Lettres aux chrétiens persécutés ou affligés

A Lady Busbie

Différentes manières d’envisager le péché dans la prospérité et l’adversité.
Certitude de salut par le sang de Christ.
Gloire dont Il est revêtu dans les cieux.

Aberdeen, 1637

Madame,

J’apprends avec joie que Christ et vous n’êtes qu’un, qu’Il vous est la seule chose nécessaire, tandis que tant d’autres s’usent en vain à en chercher plusieurs qui ne servent point. Il vous est bon d’être à part, en dehors de ce monde, occupée de Christ seul. Vous n’êtes propre qu’à son seul service. Depuis plusieurs années, Il a cherché le chemin de votre cœur en vous envoyant diverses épreuves. C’eût été une pitié de le perdre en vous refusant à tout. Je traverserais à la nage l’enfer et toutes les tempêtes du monde, si je tenais Christ dans mes bras. Mais telle est ma folie, mon malheur, que s’Il ne vient à moi de Lui-même, je ne sais pas aller au-devant de Lui. Quand je Le vois, nous ne réglons jamais de comptes définitifs, car Il ne réclame rien, et je ne paie pas ce que je reste devoir. Oh ! s’Il voulait régler Lui-même tout l’arriéré et me libérer, et que nul que Lui n’eût plus jamais rien à réclamer de moi ! L’esclave de Christ ne connaît pas les liens de la servitude.
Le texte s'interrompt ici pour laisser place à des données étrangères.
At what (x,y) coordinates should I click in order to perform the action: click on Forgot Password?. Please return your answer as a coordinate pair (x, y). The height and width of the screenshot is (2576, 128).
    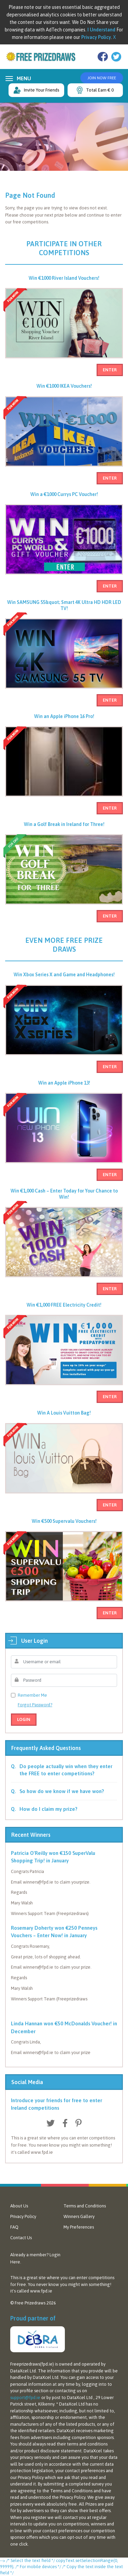     Looking at the image, I should click on (35, 1704).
Les visitations du Seigneur sont un bienfait. Avant d’en recevoir, je ne me doutais pas que les épreuves et les humiliations des saints soulevassent les cris des petits péchés, et que c’est alors surtout qu’ils font la guerre à la conscience. Au jour de la prospérité, la conscience se met au large, prenant de tout à son aise et à son loisir. Oh ! que faible est notre désir du pardon, quand nous sommes livrés à nous-mêmes ! Nous nous en jouons jusqu’à ce qu’une lourde croix nous accable et nous détourne de notre idole. Il faut nous traiter durement si nous ne voulons courir le risque de faire un jeu de la grâce et de la miséricorde divine. Heureux celui qui prend Dieu au mot et les choses pour ce qu’elles sont, qui ne tient nul compte de ses bonnes résolutions et comprend ce que c’est que le péché, la justice et la colère de Dieu ! Grâce à Dieu, le salut appartient à Christ, il réside dans son regard. La première fois qu’Il me regarda, je me sentis sauvé, un clin d’œil de sa part m’arracha à l’enfer. Oh ! quelle puissance que ce don gratuit, que ce sang précieux qui sauve de l’Enfer ! Que cette route est belle ! Qu’elle est sûre pour celui qui la suit appuyé sur le bras d’un tel Sauveur ! Etonnant mystère ! admirable salut ! Christ et le pécheur ne sont qu’un, le ciel est à eux, le salut leur est acquis. L’amour d’un Dieu ne pouvait pas s’abaisser à une plus grande humiliation. Ne respirez-vous pas le doux parfum des fleurs sauvages qui croissent ici-bas exposées au soleil d’en haut ? Elles sont toutes parfaites, celles qui fleurissent en Celui qui est la souveraine beauté.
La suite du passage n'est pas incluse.